Facial Constitutionality of the Deadlock Instruction

Our precedent is well-established: “A party mounting a facial constitutional challenge bears the substantial burden of demonstrating that in any degree and in every conceivable application, the law suffers wholesale constitutional impairment. In other words, the challenger must establish that no set of circumstances exists under which the Act would be valid” (Matter of Moran Towing Corp. v Urbach, 99 NY2d 443, 448 [2003, Ciparick, J.] [internal quotation marks and citations omitted], quoting Cohen v State of New York, 94 NY2d 1, 8 [1999] and United States v Salerno, 481 US 739, 745 [1987]; see also People v Stuart, 100 NY2d 412, 421 [2003] [“A successful facial challenge means that the law is invalid in toto—and therefore incapable of any valid application” (internal quotation marks and citations omitted)]). The general approach taken by the courts is to “limit *168the solution to the problem” and “enjoin only the unconstitutional applications of a statute while leaving other applications in force, or to sever its problematic portions while leaving the remainder intact” (Ayotte v Planned Parenthood of N. New England, 546 US 320, 328, 329 [2006] [citations omitted]).3

We decided in LaValle that the deadlock instruction is not severable from the other statutory provisions authorizing the death penalty. The question therefore becomes whether the constitutional and unconstitutional applications of the deadlock instruction are severable. If they are not, defendant’s death sentence must be vacated even though the deadlock instruction was constitutionally applied to him. Defendant, while conceding that in certain circumstances the statute may be constitutionally applied, offers three reasons why the Court should take this extraordinary step, which is highly disfavored by long-standing state and federal precedent: (1) the remaining constitutional applications are too few and create a “freakish” regime contrary to legislative intent; (2) relatedly, the death penalty could not be constitutionally applied to the elderly or the terminally ill; and (3) there are administrative problems.

(1) The Remaining Applications

Both the federal and state constitutions require that the states “genuinely narrow the class of persons eligible for the death penalty” and “reasonably justify the imposition of a more severe sentence” on those made death-eligible “compared to others found guilty of murder” (Zant v Stephens, 462 US 862, 877 [1983]; see also People v Harris, 98 NY2d 452, 476-477 [2002]; Matter of Hynes v Tomei, 92 NY2d 613, 628 [1998]). Accordingly, the Legislature in Penal Law § 125.27 limited death-eligible, first-degree murder to those who kill intentionally, and whose conduct includes at least one of 13 separately listed aggravating factors (Penal Law § 125.27 [1] [a] [i]-[xiii]).

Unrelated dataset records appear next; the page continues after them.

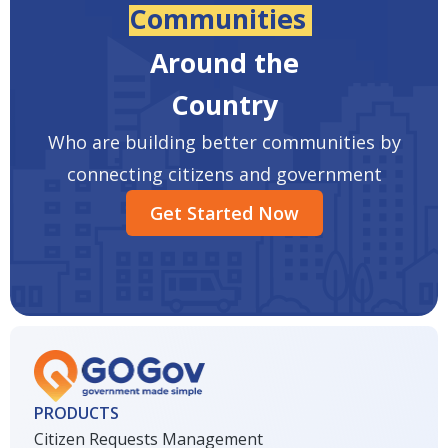
Communities
Around the
Country
Who are building better communities by
connecting citizens and government
Get Started Now
PRODUCTS
Citizen Requests Management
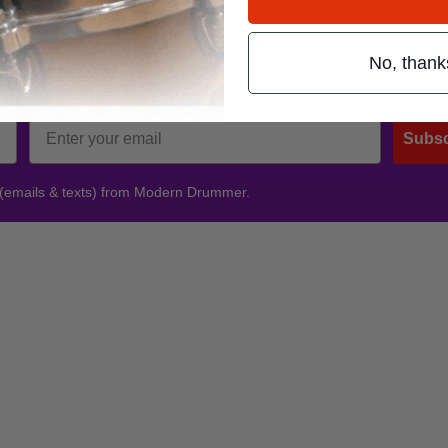
siconline.com
.
No, thank
Promotions
Subsc
 (emails & texts) from Modern Drummer.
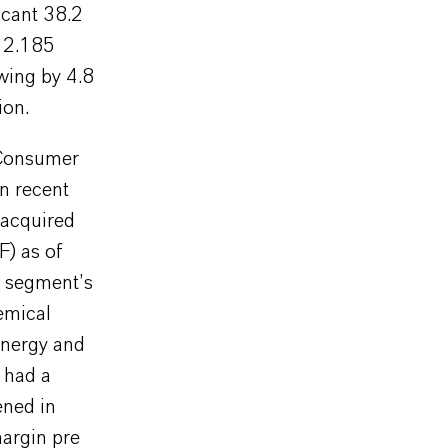
ficant 38.2
R 2.185
wing by 4.8
ion.
e Consumer
in recent
 acquired
F) as of
e segment’s
emical
energy and
o had a
ened in
argin pre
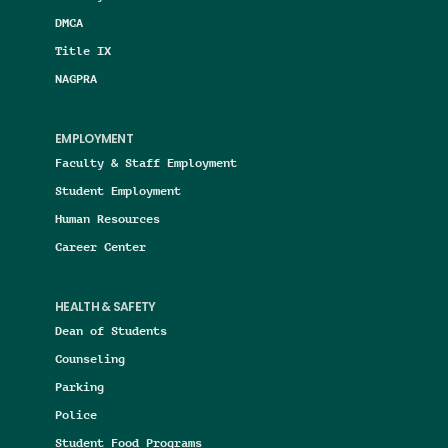
DMCA
Title IX
NAGPRA
EMPLOYMENT
Faculty & Staff Employment
Student Employment
Human Resources
Career Center
HEALTH & SAFETY
Dean of Students
Counseling
Parking
Police
Student Food Programs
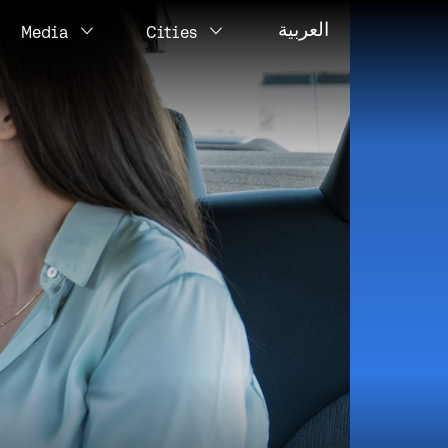
العربية
Media
Cities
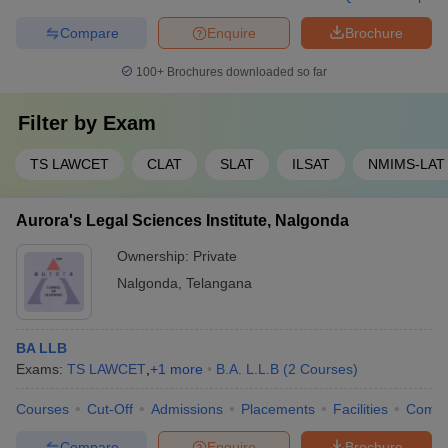
Compare
Enquire
Brochure
100+
Brochures downloaded so far
Filter by
Exam
TS LAWCET
CLAT
SLAT
ILSAT
NMIMS-LAT
Aurora's Legal Sciences Institute, Nalgonda
Ownership:
Private
Nalgonda
,
Telangana
BA LLB
Exams:
TS LAWCET
,
+
1
more
B.A. L.L.B
(
2
Courses
)
Courses
Cut-Off
Admissions
Placements
Facilities
Comp
Compare
Enquire
Brochure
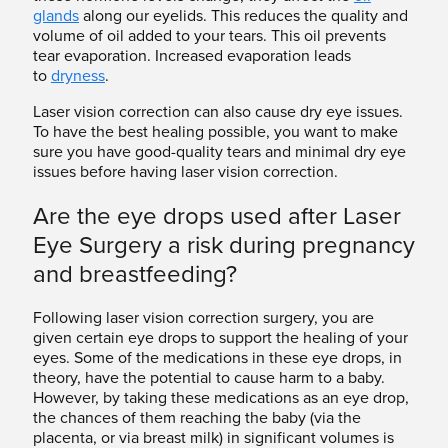
glands
along our eyelids. This reduces the quality and
volume of oil added to your tears. This oil prevents
tear evaporation. Increased evaporation leads
to
dryness
.
Laser vision correction can also cause dry eye issues.
To have the best healing possible, you want to make
sure you have good-quality tears and minimal dry eye
issues before having laser vision correction.
Are the eye drops used after Laser
Eye Surgery a risk during pregnancy
and breastfeeding?
Following laser vision correction surgery, you are
given certain eye drops to support the healing of your
eyes. Some of the medications in these eye drops, in
theory, have the potential to cause harm to a baby.
However, by taking these medications as an eye drop,
the chances of them reaching the baby (via the
placenta, or via breast milk) in significant volumes is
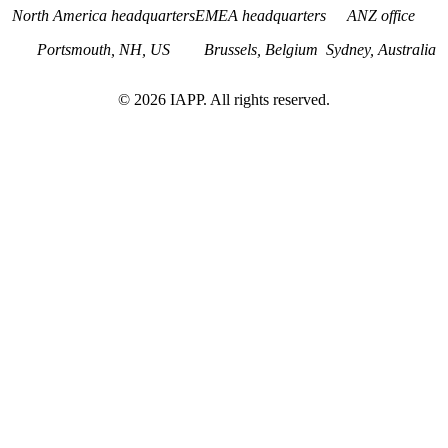
North America headquarters
EMEA headquarters
ANZ office
Portsmouth, NH, US
Brussels, Belgium
Sydney, Australia
©
2026
IAPP. All rights reserved.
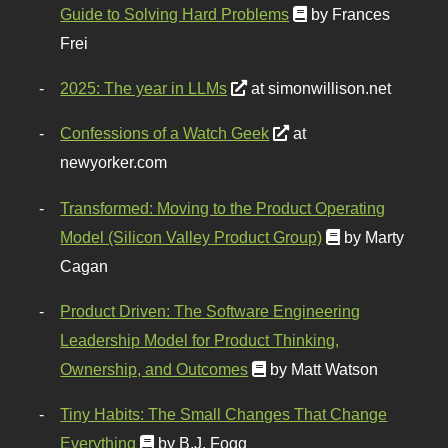
Guide to Solving Hard Problems
by Frances
Frei
2025: The year in LLMs
at simonwillison.net
Confessions of a Watch Geek
at
newyorker.com
Transformed: Moving to the Product Operating
Model (Silicon Valley Product Group)
by Marty
Cagan
Product Driven: The Software Engineering
Leadership Model for Product Thinking,
Ownership, and Outcomes
by Matt Watson
Tiny Habits: The Small Changes That Change
Everything
by B.J. Fogg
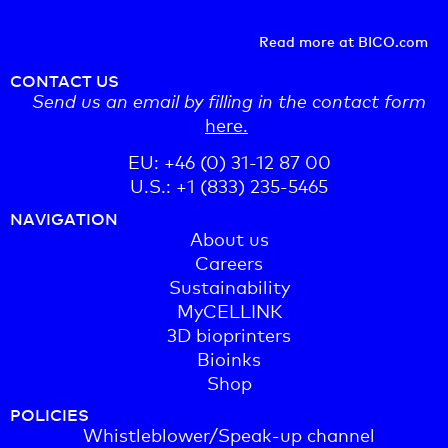
Read more at BICO.com
CONTACT US
Send us an email by filling in the contact form
here.
EU: +46 (0) 31-12 87 00
U.S.: +1 (833) 235-5465
NAVIGATION
About us
Careers
Sustainability
MyCELLINK
3D bioprinters
Bioinks
Shop
POLICIES
Whistleblower/Speak-up channel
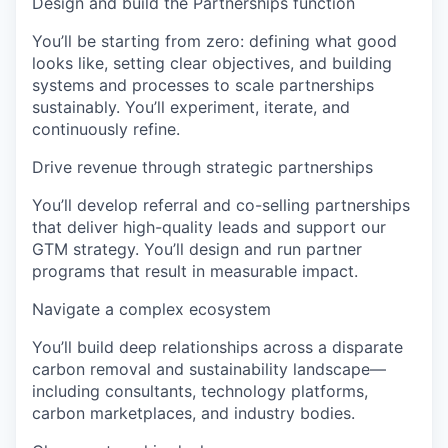
Design and build the Partnerships function
You’ll be starting from zero: defining what good
looks like, setting clear objectives, and building
systems and processes to scale partnerships
sustainably. You’ll experiment, iterate, and
continuously refine.
Drive revenue through strategic partnerships
You’ll develop referral and co-selling partnerships
that deliver high-quality leads and support our
GTM strategy. You’ll design and run partner
programs that result in measurable impact.
Navigate a complex ecosystem
You’ll build deep relationships across a disparate
carbon removal and sustainability landscape—
including consultants, technology platforms,
carbon marketplaces, and industry bodies.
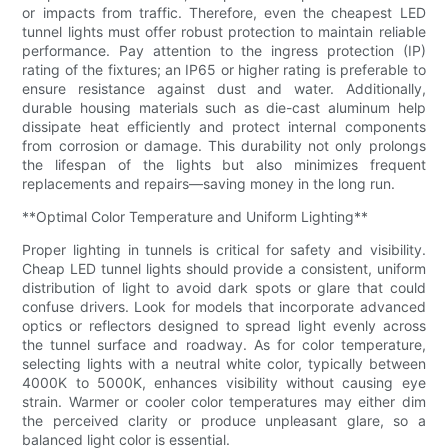
or impacts from traffic. Therefore, even the cheapest LED
tunnel lights must offer robust protection to maintain reliable
performance. Pay attention to the ingress protection (IP)
rating of the fixtures; an IP65 or higher rating is preferable to
ensure resistance against dust and water. Additionally,
durable housing materials such as die-cast aluminum help
dissipate heat efficiently and protect internal components
from corrosion or damage. This durability not only prolongs
the lifespan of the lights but also minimizes frequent
replacements and repairs—saving money in the long run.
**Optimal Color Temperature and Uniform Lighting**
Proper lighting in tunnels is critical for safety and visibility.
Cheap LED tunnel lights should provide a consistent, uniform
distribution of light to avoid dark spots or glare that could
confuse drivers. Look for models that incorporate advanced
optics or reflectors designed to spread light evenly across
the tunnel surface and roadway. As for color temperature,
selecting lights with a neutral white color, typically between
4000K to 5000K, enhances visibility without causing eye
strain. Warmer or cooler color temperatures may either dim
the perceived clarity or produce unpleasant glare, so a
balanced light color is essential.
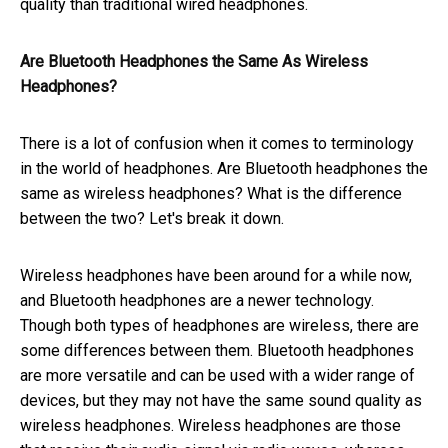
quality than traditional wired headphones.
Are Bluetooth Headphones the Same As Wireless
Headphones?
There is a lot of confusion when it comes to terminology
in the world of headphones. Are Bluetooth headphones the
same as wireless headphones? What is the difference
between the two? Let's break it down.
Wireless headphones have been around for a while now,
and Bluetooth headphones are a newer technology.
Though both types of headphones are wireless, there are
some differences between them. Bluetooth headphones
are more versatile and can be used with a wider range of
devices, but they may not have the same sound quality as
wireless headphones. Wireless headphones are those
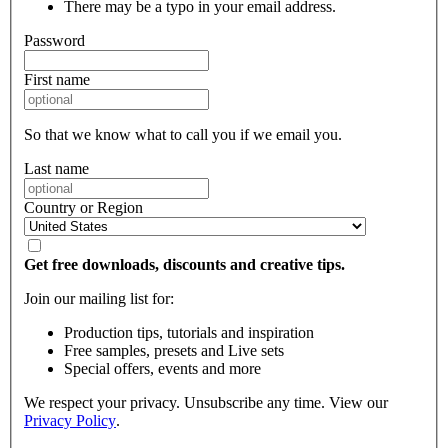
There may be a typo in your email address.
Password
First name
So that we know what to call you if we email you.
Last name
Country or Region
Get free downloads, discounts and creative tips.
Join our mailing list for:
Production tips, tutorials and inspiration
Free samples, presets and Live sets
Special offers, events and more
We respect your privacy. Unsubscribe any time. View our
Privacy Policy
.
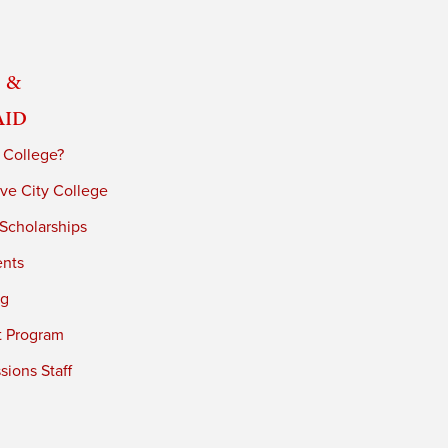
 &
Aid
 College?
ve City College
 Scholarships
ents
ng
t Program
ions Staff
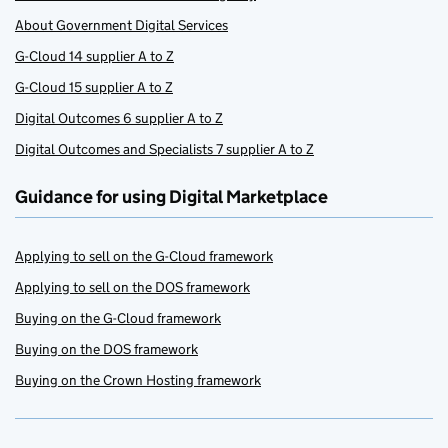
About Government Digital Services
G-Cloud 14 supplier A to Z
G-Cloud 15 supplier A to Z
Digital Outcomes 6 supplier A to Z
Digital Outcomes and Specialists 7 supplier A to Z
Guidance for using Digital Marketplace
Applying to sell on the G-Cloud framework
Applying to sell on the DOS framework
Buying on the G-Cloud framework
Buying on the DOS framework
Buying on the Crown Hosting framework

As a result of our decision in LaValle, however, only a subcategory of death-eligible defendants—those who will never be released from prison even if the jury deadlocks on the sentence of death or life without parole—would be at risk of the *169death penalty. This is because only these first-degree murderers would be immune to the coercive effect of the deadlock instruction. This subcategory, however, embraces the “worst of the worst”; specifically, first-degree murderers who have killed multiple victims and/or have committed other separate and distinct crimes such that they are eligible for consecutive sentences so lengthy in total as to be the functional equivalent of life without parole (the case here); and first-degree murderers whose separate and distinct additional crimes are so severe that the Legislature has prescribed an automatic sentence of life without parole.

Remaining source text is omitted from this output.